Задумчивого и рассеянного племянника он приучал к такой же любви и вниманию жестко и настойчиво. После двух лет пребывания у дяди уши Вальтера значительно выросли от постоянного дерганья.
Это не понравилось Вальтеру, и, когда ему исполнилось шестнадцать лет, он ушел из маленькой мастерской дяди Фрица в огромный корпус фабрики автомобильных и аэропланных моторов, где работать было жутко и трудно, но где не дергали за уши и небрежность грозила только немедленным вылетом на улицу.
Но Вальтер Штраль не вылетел. Его, немножко ленивого, флегматичного и созерцательного юношу, захватил и подчинил властный, гармонический и захватывающий ритм фабрики, и он стал одним из ее молчаливых, исполнительных и покорных колесиков. А так как у Вальтера Штраля была хоть и мечтательная, но ясная и понятливая голова, он через год был уже субмехаником конструкторского цеха.
Но вместе с работой Вальтера Штраля захватили и социал-демократические идеи. Он стал читать Энгельса и Бебеля, по вечерам заседал в социал-демократическом рабочем ферейне в клубах трубочного дыма, сжимая в руках, как некое грозное оружие, кружку с текущей по пальцам пышной пивной пеной.
Он ходил на маевки, пел вместе с другими социал-демократические песни, дразнил на улицах столпоподобных шуцманов, попадал иногда в полицей-бюро и гордо заявлял там, что он социал-демократ.
Это гражданское мужество не отражалось на его служебной карьере. Империя не преследовала строго социал-демократов; сам император Вильгельм, пошевеливая прославленными усами перед фотографами, говорил почти социал-демократические речи и признавался в любви к рабочему народу.
Монархия и социал-демократия мирно шли рука об руку во славу Германии, ибо и та и другая любили родину.
Были, правда, чудаки, которые пытались доказать невозможность такой дружбы.
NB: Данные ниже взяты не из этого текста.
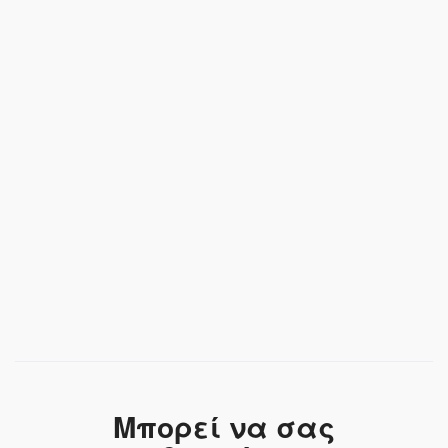
Μπορεί να σας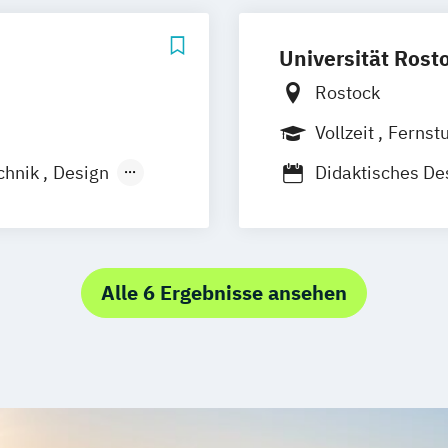
s Marketing
Universität Rost
Rostock
Vollzeit
Fernst
chnik
Design
Didaktisches De
Gestaltung mul
Kommunikations
Kommunikations
Lehramt Musik
Alle 6 Ergebnisse ansehen
Technische Kom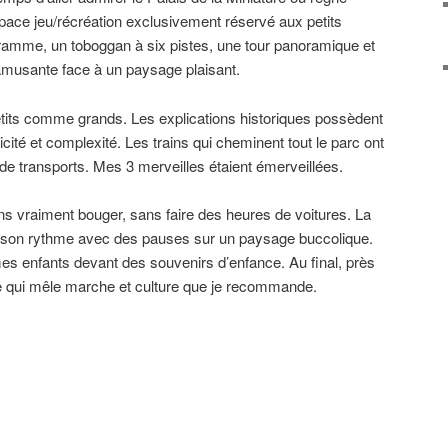
 espace jeu/récréation exclusivement réservé aux petits
ramme, un toboggan à six pistes, une tour panoramique et
amusante face à un paysage plaisant.
etits comme grands. Les explications historiques possèdent
ité et complexité. Les trains qui cheminent tout le parc ont
e transports. Mes 3 merveilles étaient émerveillées.
ns vraiment bouger, sans faire des heures de voitures. La
à son rythme avec des pauses sur un paysage buccolique.
s enfants devant des souvenirs d’enfance. Au final, près
 qui mêle marche et culture que je recommande.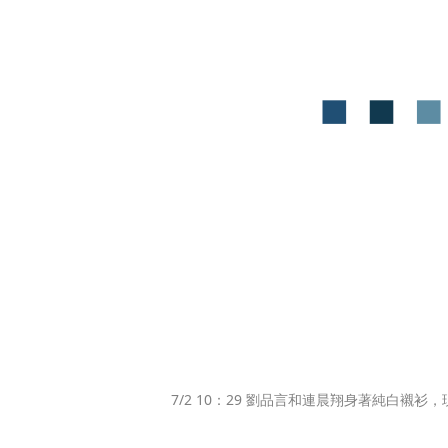
7/2 10：29 劉品言和連晨翔身著純白襯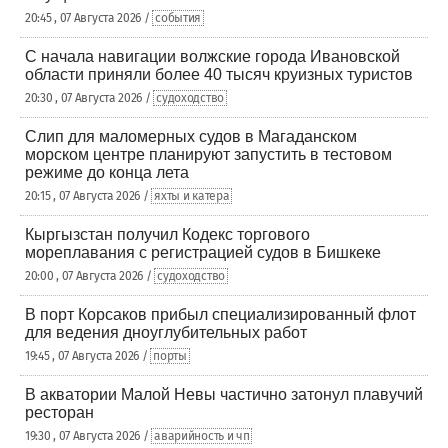
20:45 , 07 Августа 2026 /
события
С начала навигации волжские города Ивановской
области приняли более 40 тысяч круизных туристов
20:30 , 07 Августа 2026 /
судоходство
Слип для маломерных судов в Магаданском
морском центре планируют запустить в тестовом
режиме до конца лета
20:15 , 07 Августа 2026 /
яхты и катера
Кыргызстан получил Кодекс торгового
мореплавания с регистрацией судов в Бишкеке
20:00 , 07 Августа 2026 /
судоходство
В порт Корсаков прибыл специализированный флот
для ведения дноуглубительных работ
19:45 , 07 Августа 2026 /
порты
В акватории Малой Невы частично затонул плавучий
ресторан
19:30 , 07 Августа 2026 /
аварийность и чп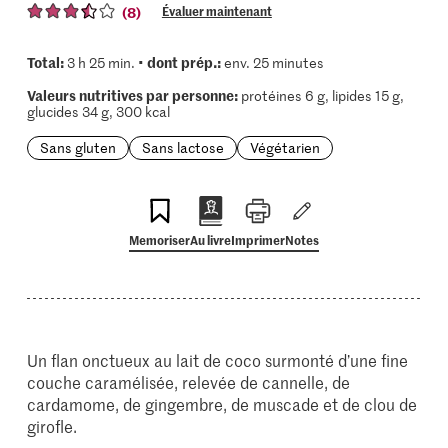
(8)
Évaluer maintenant
Total:
dont prép.:
3 h 25 min. •
env. 25 minutes
Valeurs nutritives par personne:
protéines 6 g, lipides 15 g,
glucides 34 g, 300 kcal
Sans gluten
Sans lactose
Végétarien
Memoriser
Au livre
Imprimer
Notes
Un flan onctueux au lait de coco surmonté d’une fine
couche caramélisée, relevée de cannelle, de
cardamome, de gingembre, de muscade et de clou de
girofle.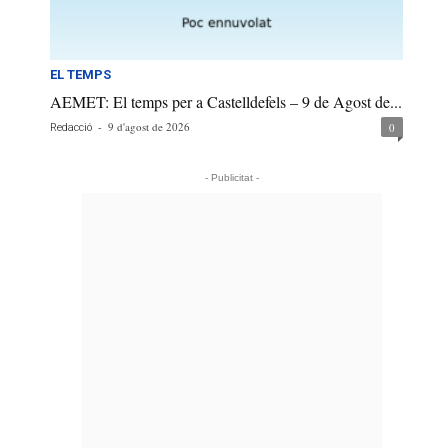
EL TEMPS
AEMET: El temps per a Castelldefels – 9 de Agost de...
-
9 d'agost de 2026
0
Redacció
- Publicitat -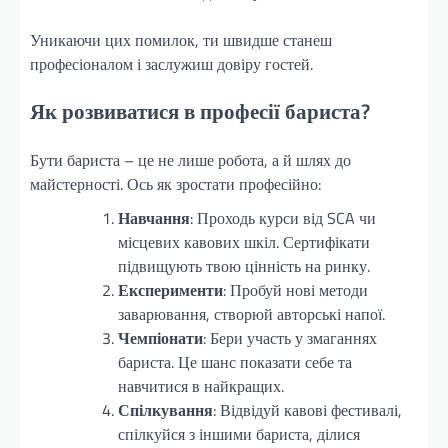
Уникаючи цих помилок, ти швидше станеш
професіоналом і заслужиш довіру гостей.
Як розвиватися в професії бариста?
Бути бариста – це не лише робота, а й шлях до
майстерності. Ось як зростати професійно:
Навчання
: Проходь курси від SCA чи
місцевих кавових шкіл. Сертифікати
підвищують твою цінність на ринку.
Експерименти
: Пробуй нові методи
заварювання, створюй авторські напої.
Чемпіонати
: Бери участь у змаганнях
бариста. Це шанс показати себе та
навчитися в найкращих.
Спілкування
: Відвідуй кавові фестивалі,
спілкуйся з іншими бариста, ділися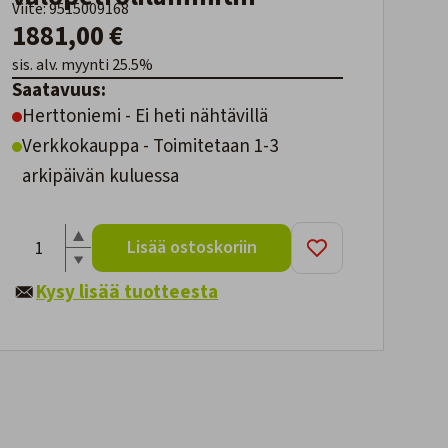
Viite: 9515009168
1881,00 €
sis. alv. myynti 25.5%
Saatavuus:
Herttoniemi - Ei heti nähtävillä
Verkkokauppa - Toimitetaan 1-3
arkipäivän kuluessa
Lisää ostoskoriin
Kysy lisää tuotteesta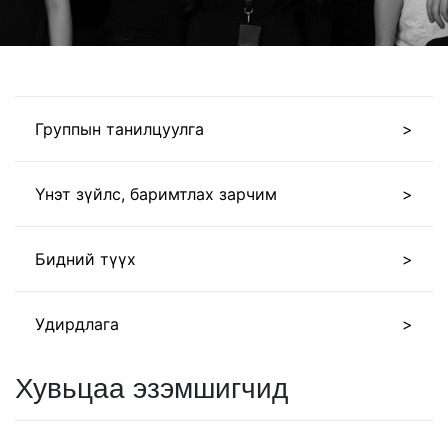
Группын танилцуулга
Үнэт зүйлс, баримтлах зарчим
Бидний түүх
Удирдлага
Хувьцаа эзэмшигчид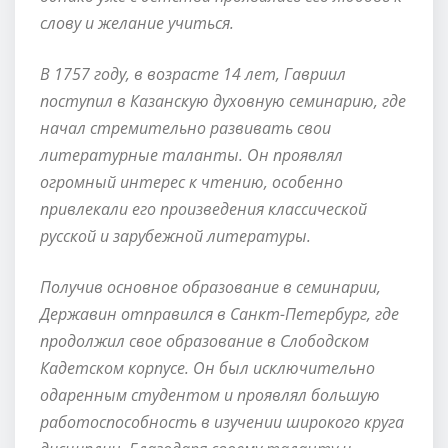
слову и желание учиться.
В 1757 году, в возрасте 14 лет, Гавриил
поступил в Казанскую духовную семинарию, где
начал стремительно развивать свои
литературные таланты. Он проявлял
огромный интерес к чтению, особенно
привлекали его произведения классической
русской и зарубежной литературы.
Получив основное образование в семинарии,
Державин отправился в Санкт-Петербург, где
продолжил свое образование в Слободском
Кадетском корпусе. Он был исключительно
одаренным студентом и проявлял большую
работоспособность в изучении широкого круга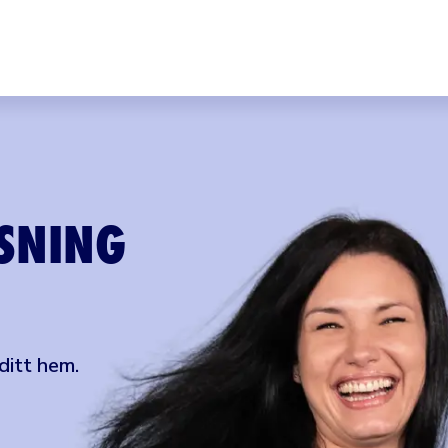
SNING
ditt hem.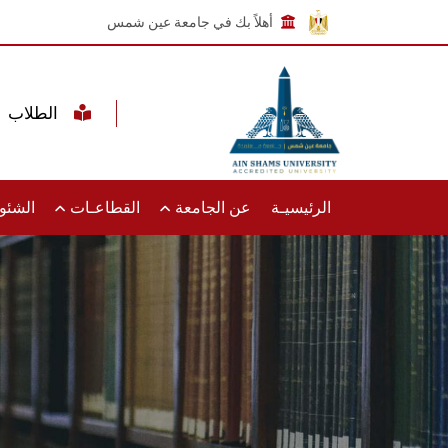
أهلاً بك في جامعة عين شمس
الطلاب
الرئيسيـة
عن الجامعة
القطاعـات
الشئون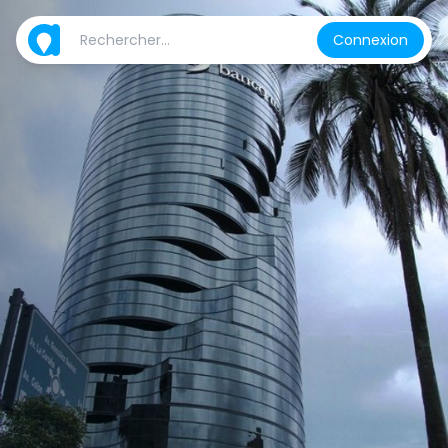
Connexion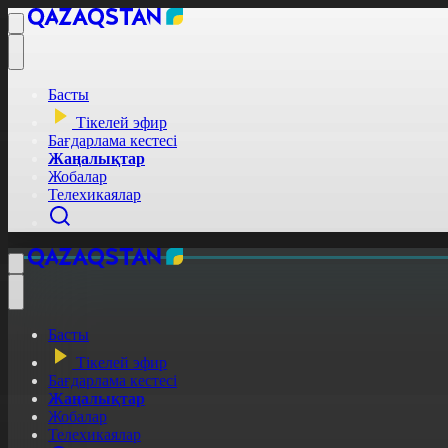
Басты
Тікелей эфир
Бағдарлама кестесі
Жаңалықтар
Жобалар
Телехикаялар
Басты
Тікелей эфир
Бағдарлама кестесі
Жаңалықтар
Жобалар
Телехикаялар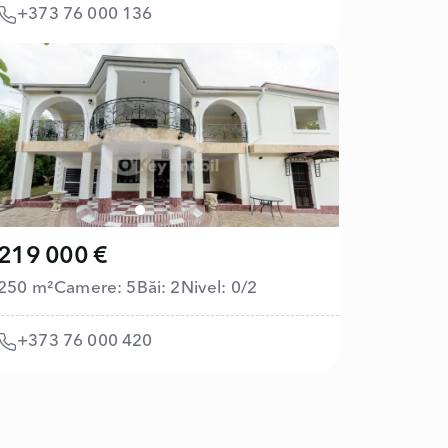
+373 76 000 136
219 000 €
250 m²
Camere: 5
Băi: 2
Nivel: 0/2
+373 76 000 420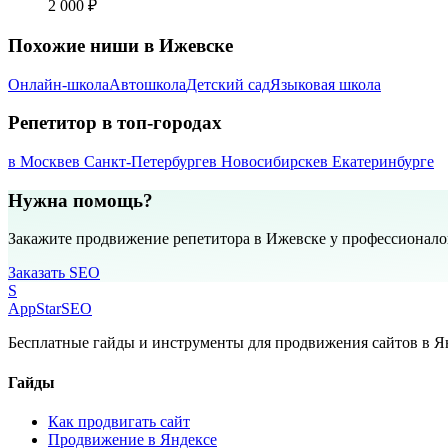
2 000 ₽
Похожие ниши в Ижевске
Онлайн-школа
Автошкола
Детский сад
Языковая школа
Репетитор в топ-городах
в Москве
в Санкт-Петербурге
в Новосибирске
в Екатеринбурге
Нужна помощь?
Закажите продвижение репетитора в Ижевске у профессионало
Заказать SEO
S
AppStar
SEO
Бесплатные гайды и инструменты для продвижения сайтов в Ян
Гайды
Как продвигать сайт
Продвижение в Яндексе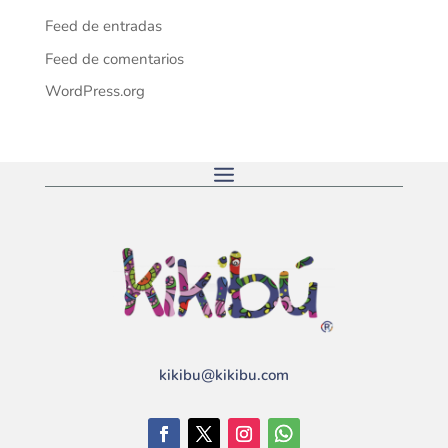
Feed de entradas
Feed de comentarios
WordPress.org
kikibu@kikibu.com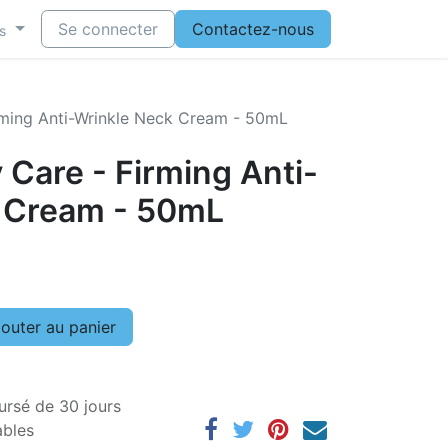
Se connecter
Contactez-nous
s
rming Anti-Wrinkle Neck Cream - 50mL
 Care - Firming Anti-
 Cream - 50mL
outer au panier
ursé de 30 jours
ables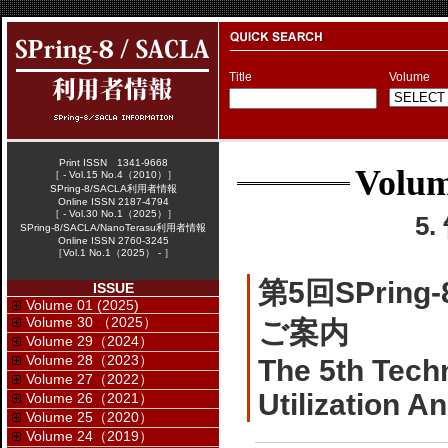
Title
Volume
Print ISSN 1341-9668
Volum
［ - Vol.15 No.4（2010）］
SPring-8/SACLA利用者情報
Online ISSN 2187-4794
［ - Vol.30 No.1（2025）］
5
SPring-8/SACLA/NanoTerasu利用者情報
Online ISSN 2760-3245
［Vol.1 No.1（2025） - ］
第5回SPri
ISSUE
Volume 01 (2025)
Volume 30 （2025）
ご案内
Volume 29（2024）
Volume 28（2023）
The 5th Tech
Volume 27（2022）
Utilization 
Volume 26（2021）
Volume 25（2020）
Volume 24（2019）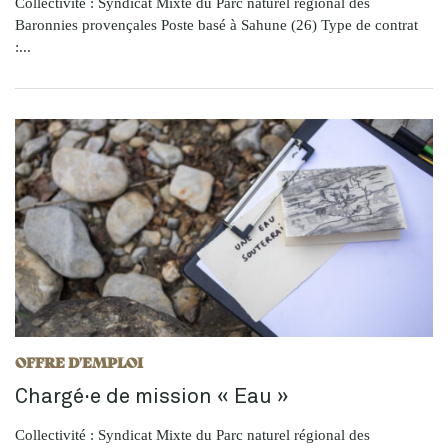
Collectivité : Syndicat Mixte du Parc naturel régional des
Baronnies provençales Poste basé à Sahune (26) Type de contrat
:...
OFFRE D'EMPLOI
Chargé·e de mission « Eau »
Collectivité : Syndicat Mixte du Parc naturel régional des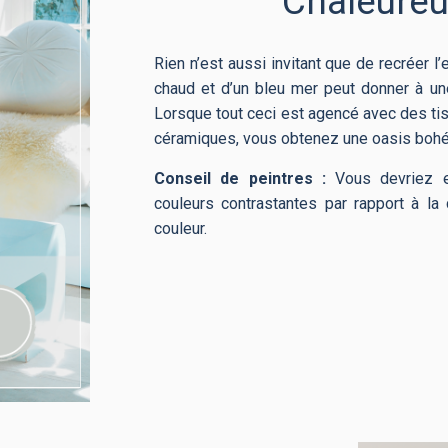
Chaleure
Rien n’est aussi invitant que de recréer l’
chaud et d’un bleu mer peut donner à un
Lorsque tout ceci est agencé avec des tis
céramiques, vous obtenez une oasis boh
Conseil de peintres :
Vous devriez e
couleurs contrastantes par rapport à la
couleur.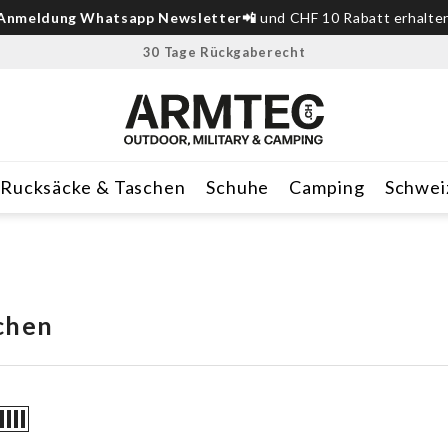
Anmeldung Whatsapp Newsletter📲
und CHF 10 Rabatt erhalte
30 Tage Rückgaberecht
Rucksäcke & Taschen
Schuhe
Camping
Schwei
chen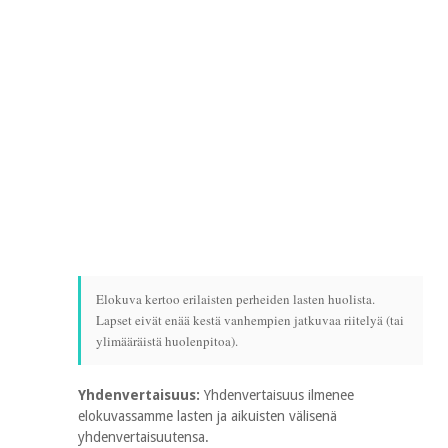
Elokuva kertoo erilaisten perheiden lasten huolista.
Lapset eivät enää kestä vanhempien jatkuvaa riitelyä (tai
ylimääräistä huolenpitoa).
Yhdenvertaisuus:
Yhdenvertaisuus ilmenee
elokuvassamme lasten ja aikuisten välisenä
yhdenvertaisuutensa.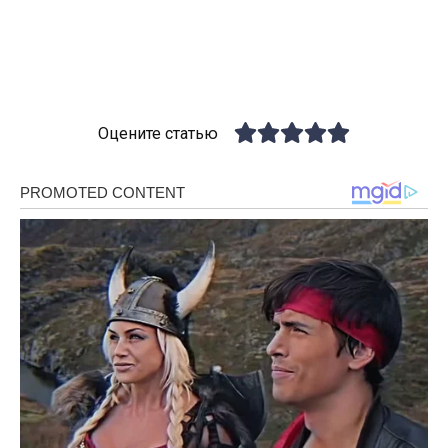
Оцените статью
В их числе был и сын старого вождя Вильгельма Либкнехта – Карл. Империя сердилась на Карла и сажала его периодически за решетку.
Вальтер Штраль, как и другие члены ферейна, любил горячего, порывистого и резкого на язык Карльхена, но считал его неисправимым фантазером и, хотя сам был значительно моложе Карла, относился к его выступлениям как к запальчивым мальчишеским выходкам.
Вальтеру Штралю было уже двадцать пять лет. Он был субмехаником, на прекрасном счету у герра директора и инженеров, получал приличный оклад, помогал немного старому Штралю и откладывал сбережения на книжку.
Иногда он не прочь был погулять с компанией молодежи и поухаживать за саксонскими девушками, которых он теперь начал замечать. Девушки относились к нему благосклонно: у него были такие приятные шелковистые льняные волосы и большие серые глаза.
Поэтому Вальтер Штраль нередко ссорился с квартирной хозяйкой фрау Шервуд, когда у него ночевали девушки с влажным и добрым ртом и широкими гостеприимными бедрами. Он уже стал подумывать о том, что пора завести настоящую хозяйку и свой уютный угол, потому что девушки, как они ни были ласковы, приятны и нетребовательны, все же вызывали расходы, в то время как хорошая честная жена должна была вносить в дом прибыль.
Но он не успел присмотреть жену. Настал день, и газеты взбешенным воем заголосили о войне.
Через полгода Вальтер Штраль, явившись по повестке в призывное бюро, надел серую шинель и был назначен в боевой авиаотряд механиком.